DEV Community

Cover image for How to Track DevOps Events with AWS Kinesis Data Streams
Joanna Wallace
Joanna Wallace

Posted on

How to Track DevOps Events with AWS Kinesis Data Streams

To run a cloud platform in production, your team needs to know how things are running. There are seemingly endless metrics, measurements, and logs to analyze to ensure the platform is running as it should. Keeping clients satisfied so they continue using your platform is the goal of any cloud company.

Along with the significant amount of data you can collect from your system comes just as many tools you may use to collect them.
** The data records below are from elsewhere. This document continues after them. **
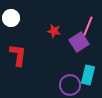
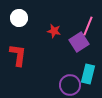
white circle: moved 8 px right
cyan rectangle: moved 1 px up
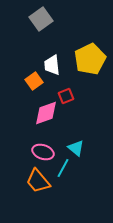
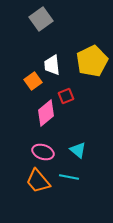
yellow pentagon: moved 2 px right, 2 px down
orange square: moved 1 px left
pink diamond: rotated 20 degrees counterclockwise
cyan triangle: moved 2 px right, 2 px down
cyan line: moved 6 px right, 9 px down; rotated 72 degrees clockwise
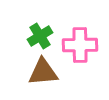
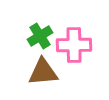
pink cross: moved 6 px left
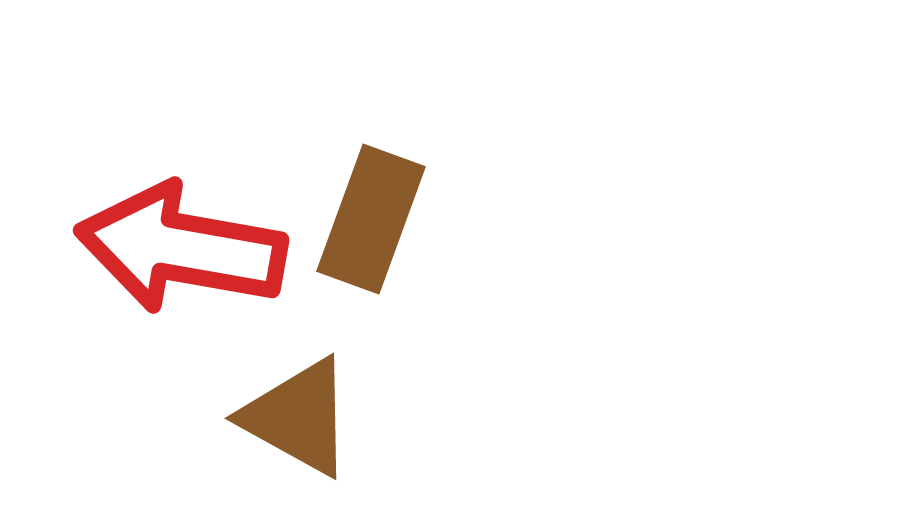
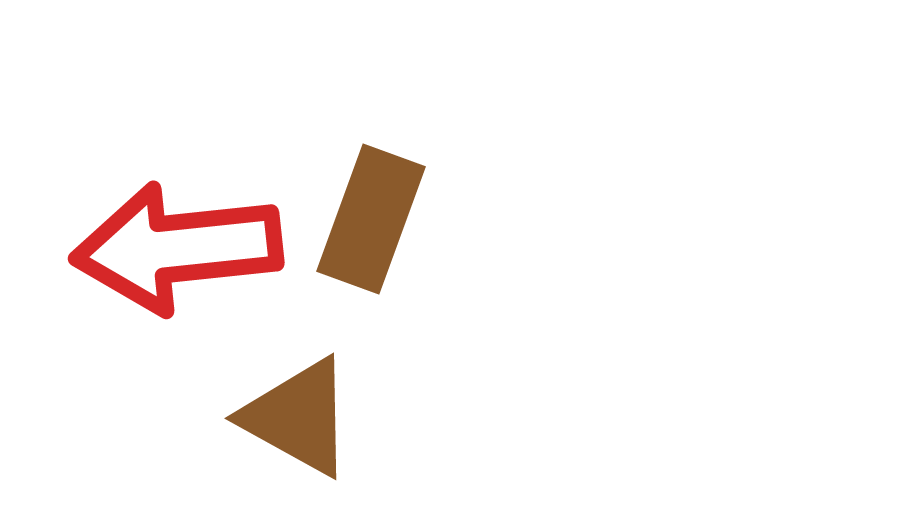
red arrow: moved 4 px left; rotated 16 degrees counterclockwise
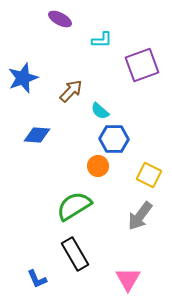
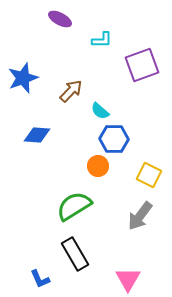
blue L-shape: moved 3 px right
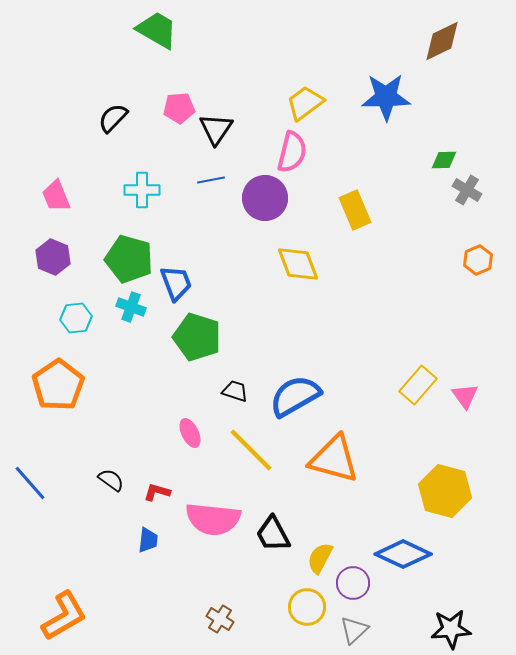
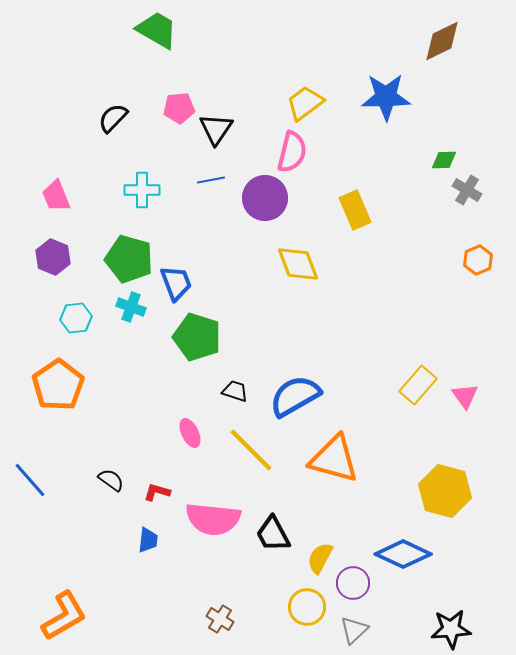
blue line at (30, 483): moved 3 px up
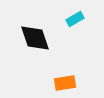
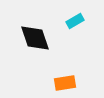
cyan rectangle: moved 2 px down
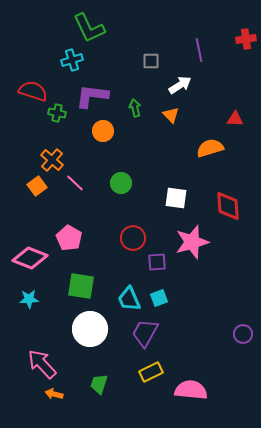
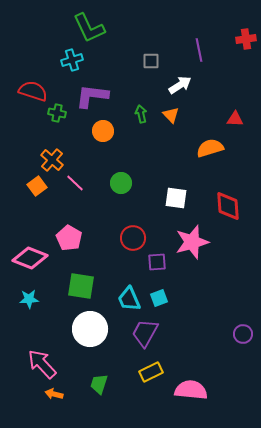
green arrow: moved 6 px right, 6 px down
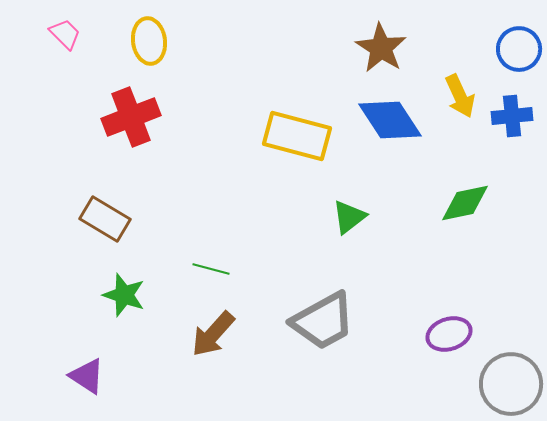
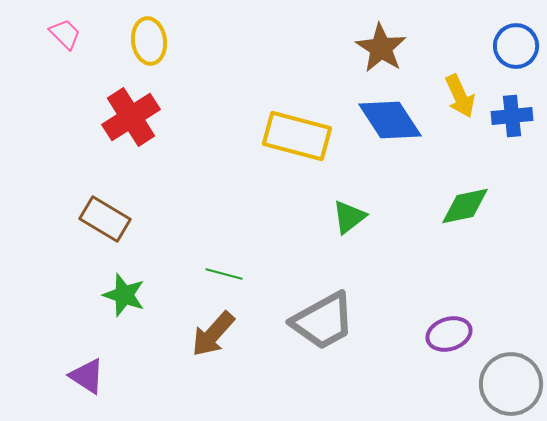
blue circle: moved 3 px left, 3 px up
red cross: rotated 12 degrees counterclockwise
green diamond: moved 3 px down
green line: moved 13 px right, 5 px down
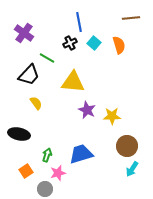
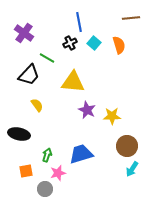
yellow semicircle: moved 1 px right, 2 px down
orange square: rotated 24 degrees clockwise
On AWS alone, you might make use of Lambda, CloudTrail, CloudWatch, and XRay. Each of these tools also has a subset of tools that can be useful for tracking your information. However, the most interesting is not the individual data points but the analysis of that data. To properly analyze, data needs to be accessible by the same analytical tools. AWS Kinesis Data Streams can provide a method to amalgamate data quickly and efficiently for this analysis.

Features of Kinesis Data Streams

Kinesis data streams have many features that allow them to be used in a wide breadth of use cases. In this article, we will highlight features especially critical for analyzing platform health.

Real-Time Streaming Performance

Kinesis Data Stream allows data to flow through the queue at very high speeds. Each shard can consume 1MB/s input and provide 2MB/s output. AWS also limits inputs by the number of writes (1000 PUT requests per second). If you require more per second information, add new shards to increase the capacity of the stream. Adding shards will add to the capacity available directly.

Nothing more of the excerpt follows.